## EXERCISE GOAL
Search the records for lines that contain the word "برای". Copy them all.

## TASK MATERIAL
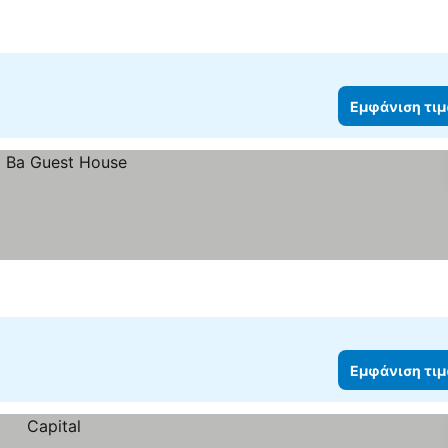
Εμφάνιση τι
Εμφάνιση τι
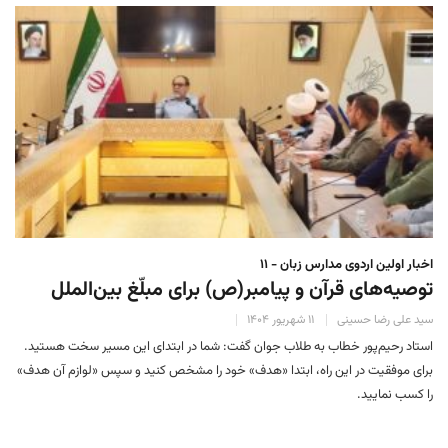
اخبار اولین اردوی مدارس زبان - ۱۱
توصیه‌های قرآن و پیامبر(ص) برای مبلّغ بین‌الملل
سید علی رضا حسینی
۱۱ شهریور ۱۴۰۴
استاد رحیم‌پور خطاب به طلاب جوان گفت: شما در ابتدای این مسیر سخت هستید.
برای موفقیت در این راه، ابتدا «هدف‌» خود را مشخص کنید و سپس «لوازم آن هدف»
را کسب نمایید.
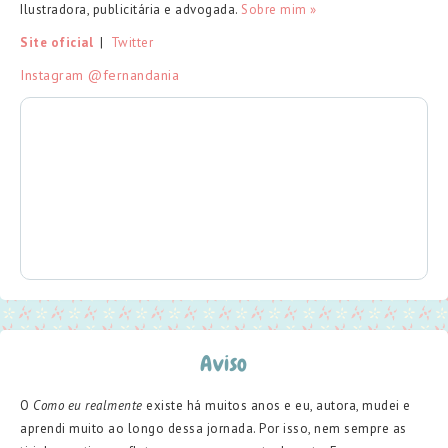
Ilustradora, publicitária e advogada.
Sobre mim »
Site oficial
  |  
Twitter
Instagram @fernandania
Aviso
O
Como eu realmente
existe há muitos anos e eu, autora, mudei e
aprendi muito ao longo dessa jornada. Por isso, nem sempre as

## RESPONSE AREA
توصیه‌های قرآن و پیامبر(ص) برای مبلّغ بین‌الملل
برای موفقیت در این راه، ابتدا «هدف‌» خود را مشخص کنید و سپس «لوازم آن هدف»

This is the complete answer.